A good example of this is country music: as a rule, I will always say "I fucking HHHHHAAAAAAATE country." And for the most part I do: country music that is on the radio or being given awards on Sunday night television can eat my shit. If you like it, that's fine, I will not waste one second of my precious time on earth listening to that rubbish.
But there are a couple country-ISH things that I don't mind listening to. I enjoy the southern guitar pickin' of John Fahey. I like bluegrass and fiddle music quite a bit. And if it's folk, it can turn a bit country and still be okay. I don't like twang, I don't like slide guitar, and I hate the sentimental story-song.
As mentioned before, there is a subgenre of rap and hip-hop informally known as "boom bap," a term coined by either KRS-ONE or Q-Tip ca. 1993. And boom-bap is miles way from (and streets ahead of) the kind of rap that is popular today.
If I am going to take a chance on a new hip-hop album, I need to know about it. Back in 1991, you could take a chance on a tape at Camelot records based on one video you saw on Yo! MTV Raps the day before, and probably 80% of the time or better, you would have yourself a solid album. Now, that is impossible. I haven't found a wall-to-wall great hip-hop album since maybe Cannibal Ox's The Cold Vein, in 2001! To try and buy a hip hop album today, in 2015, would be a fool's errand.
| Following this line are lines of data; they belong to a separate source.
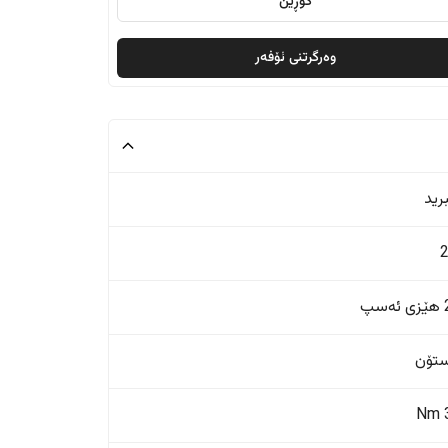
گۆڕین
وەرگرتنی ئۆفەر
رید
پ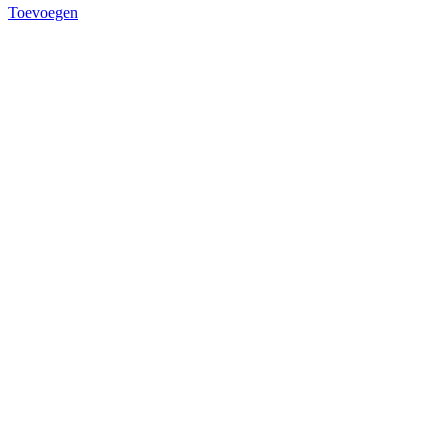
Toevoegen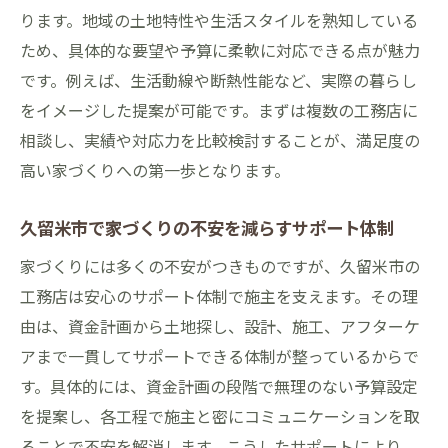
ります。地域の土地特性や生活スタイルを熟知している
ため、具体的な要望や予算に柔軟に対応できる点が魅力
です。例えば、生活動線や断熱性能など、実際の暮らし
をイメージした提案が可能です。まずは複数の工務店に
相談し、実績や対応力を比較検討することが、満足度の
高い家づくりへの第一歩となります。
久留米市で家づくりの不安を減らすサポート体制
家づくりには多くの不安がつきものですが、久留米市の
工務店は安心のサポート体制で施主を支えます。その理
由は、資金計画から土地探し、設計、施工、アフターケ
アまで一貫してサポートできる体制が整っているからで
す。具体的には、資金計画の段階で無理のない予算設定
を提案し、各工程で施主と密にコミュニケーションを取
ることで不安を解消します。こうしたサポートにより、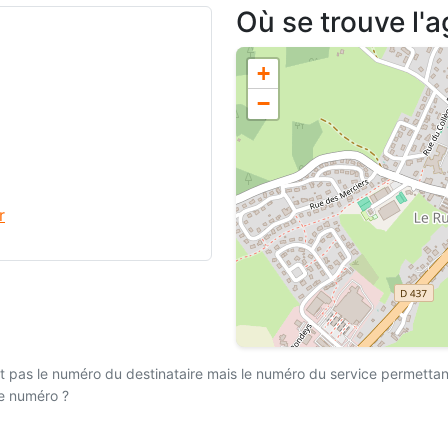
Où se trouve l'
+
−
r
 pas le numéro du destinataire mais le numéro du service permettant l
ce numéro ?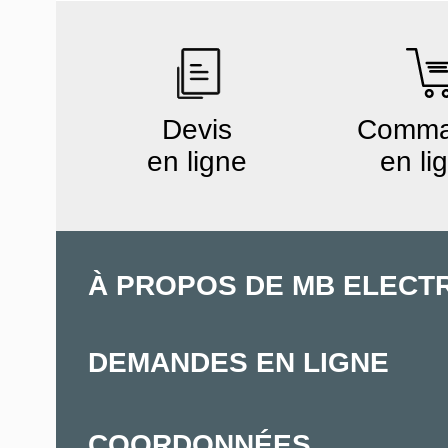
Devis
Comm
en ligne
en li
À PROPOS DE MB ELECT
DEMANDES EN LIGNE
COORDONNÉES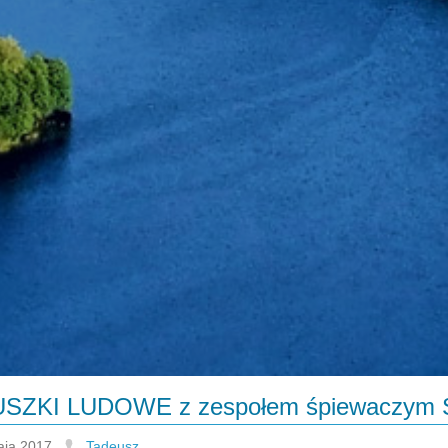
SZKI LUDOWE z zespołem śpiewaczym
aja 2017
Tadeusz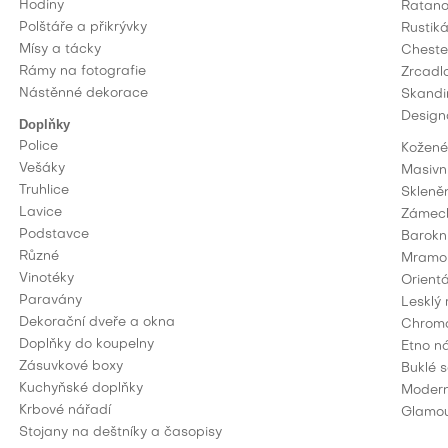
Hodiny
Ratano
Polštáře a přikrývky
Rustiká
Mísy a tácky
Cheste
Rámy na fotografie
Zrcadl
Nástěnné dekorace
Skandi
Design
Doplňky
Police
Kožené
Vešáky
Masivn
Truhlice
Skleně
Lavice
Zámeck
Podstavce
Barokn
Různé
Mramor
Vinotéky
Orientá
Paravány
Lesklý
Dekorační dveře a okna
Chromo
Doplňky do koupelny
Etno n
Zásuvkové boxy
Buklé 
Kuchyňské doplňky
Moderní
Krbové nářadí
Glamou
Stojany na deštníky a časopisy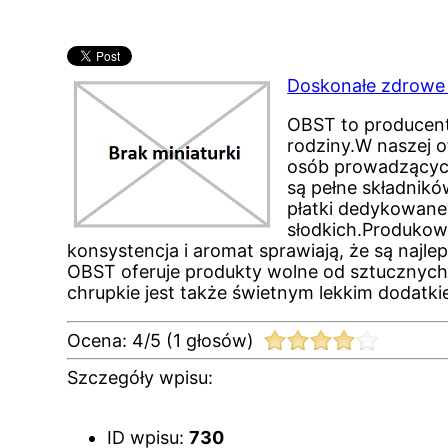
Doskonałe zdrowe 
OBST to producent,
rodziny.W naszej o
osób prowadzących
są pełne składnik
płatki dedykowane
słodkich.Produkowa
konsystencja i aromat sprawiają, że są naj
OBST oferuje produkty wolne od sztucznych
chrupkie jest także świetnym lekkim dodatk
Ocena:
4
/
5
(
1
głosów)
Szczegóły wpisu:
ID wpisu:
730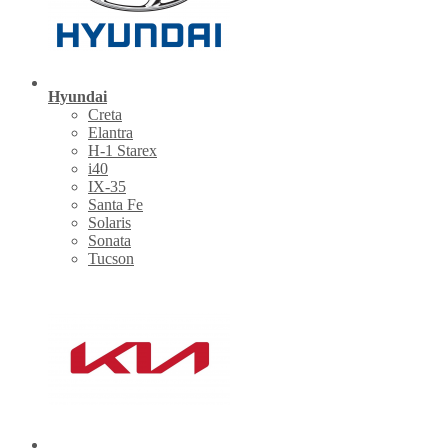
Hyundai
Creta
Elantra
H-1 Starex
i40
IX-35
Santa Fe
Solaris
Sonata
Tucson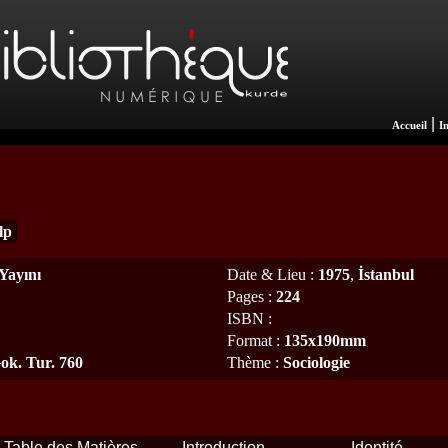
|
Accueil
I
lp
Yayını
Date & Lieu
:
1975
,
İstanbul
Pages
:
224
ISBN
:
Format
:
135x190mm
Gok. Tur. 760
Thème
:
Sociologie
Table des Matières
Introduction
Identité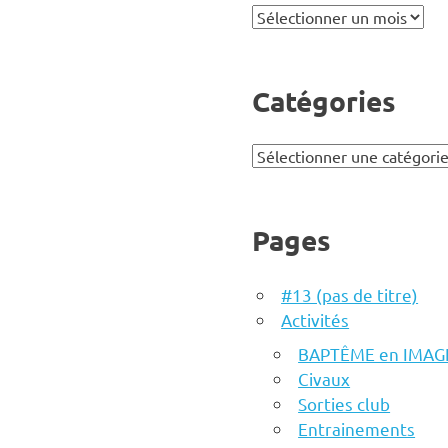
Archives
Catégories
Catégories
Pages
#13 (pas de titre)
Activités
BAPTÊME en IMAG
Civaux
Sorties club
Entrainements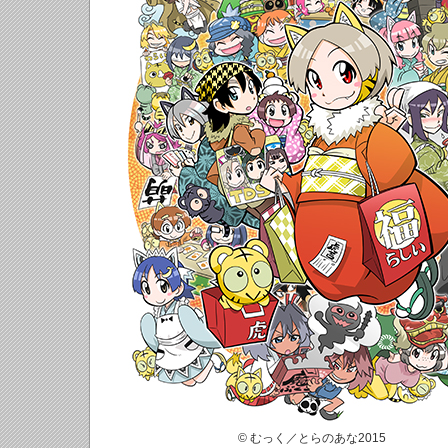
© むっく／とらのあな2015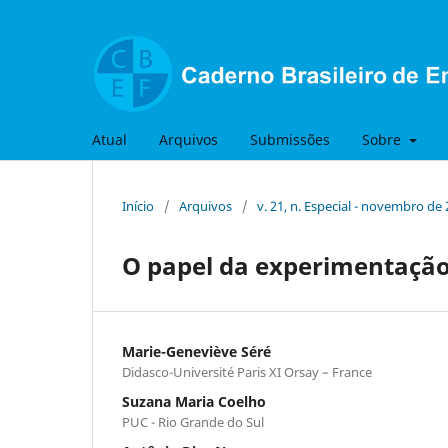
Atual
Arquivos
Submissões
Sobre
Início
/
Arquivos
/
v. 21, n. Especial - novembro de
O papel da experimentação 
Marie-Geneviève Séré
Didasco-Université Paris XI Orsay – France
Suzana Maria Coelho
PUC - Rio Grande do Sul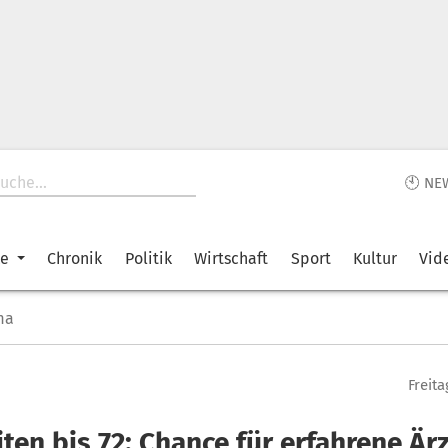
🕙 NE
ke
Chronik
Politik
Wirtschaft
Sport
Kultur
Vid
ma
Freita
ten bis 72: Chance für erfahrene Är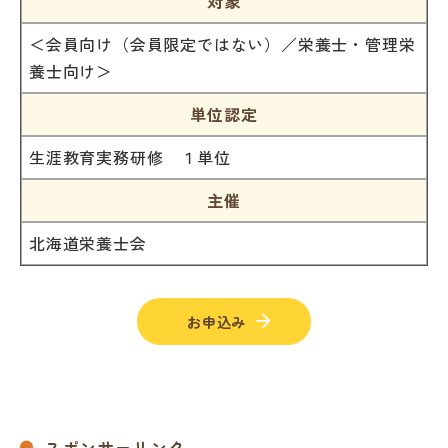
対象
＜会員向け（会員限定ではない）／栄養士・管理栄
養士向け＞
単位認定
生涯教育実務研修 １単位
主催
北海道栄養士会
お申込み
スポンサーリンク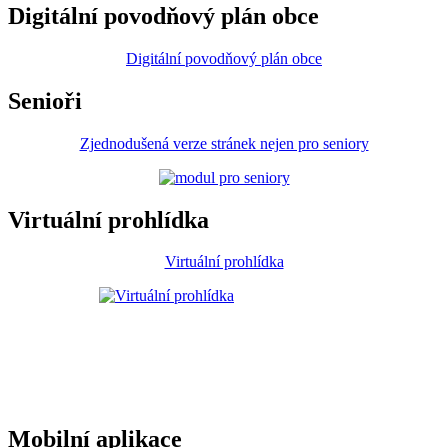
Digitální povodňový plán obce
Digitální povodňový plán obce
Senioři
Zjednodušená verze stránek nejen pro seniory
Virtuální prohlídka
Virtuální prohlídka
Mobilní aplikace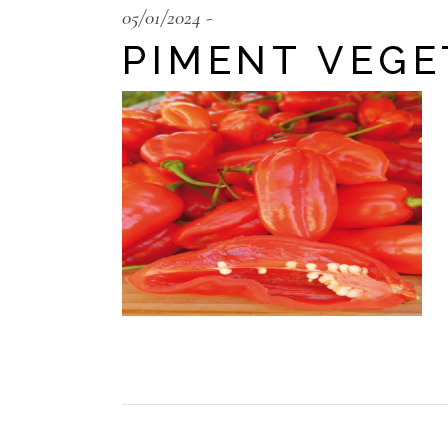
05/01/2024
PIMENT VEGE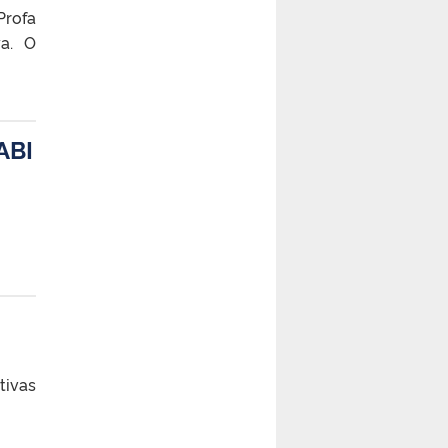
Profa
ya. O
ABI
tivas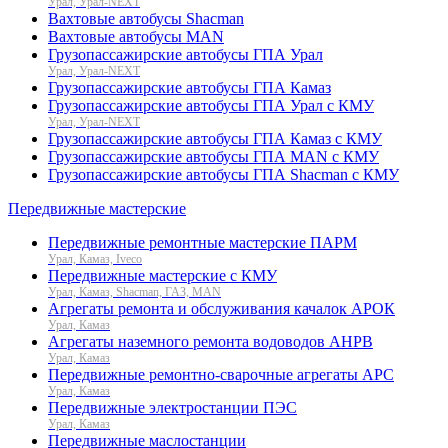
Урал, Урал-NEXT
Вахтовые автобусы Shacman
Вахтовые автобусы MAN
Грузопассажирские автобусы ГПА Урал
Урал, Урал-NEXT
Грузопассажирские автобусы ГПА Камаз
Грузопассажирские автобусы ГПА Урал с КМУ
Урал, Урал-NEXT
Грузопассажирские автобусы ГПА Камаз с КМУ
Грузопассажирские автобусы ГПА MAN с КМУ
Грузопассажирские автобусы ГПА Shacman с КМУ
Передвижные мастерские
Передвижные ремонтные мастерские ПАРМ
Урал, Камаз, Iveco
Передвижные мастерские с КМУ
Урал, Камаз, Shacman, ГАЗ, MAN
Агрегаты ремонта и обслуживания качалок АРОК
Урал, Камаз
Агрегаты наземного ремонта водоводов АНРВ
Урал, Камаз
Передвижные ремонтно-сварочные агрегаты АРС
Урал, Камаз
Передвижные электростанции ПЭС
Урал, Камаз
Передвижные маслостанции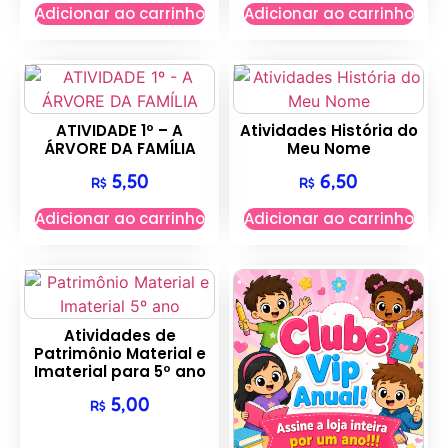
Adicionar ao carrinho
Adicionar ao carrinho
ATIVIDADE 1º – A
Atividades História do
ÁRVORE DA FAMÍLIA
Meu Nome
5,50
6,50
R$
R$
Adicionar ao carrinho
Adicionar ao carrinho
Atividades de
Patrimônio Material e
Imaterial para 5º ano
5,00
R$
But when I know that the album isn't just a rap/hip-hop album, but a Boom Bap album, I can give it more of a listen. Not because I need to pigeonhole my tastes, but because I know that a boom bap album will have the elements that I like: breakbeats, soul samples, kick-drums on the 2's and 4's, clever punchlines, call-and-response refrains rather than repetitive 8-bar choruses. This is what I like, and I have the right to like it.
So whenever someone says "Hey man, it's music, don't try to label it," I'm going to make a mix tape for them in which I put nothing but binaural drone, ambient street sounds and Yoko Ono's screeching and tell them to be more open-minded about their musical tastes.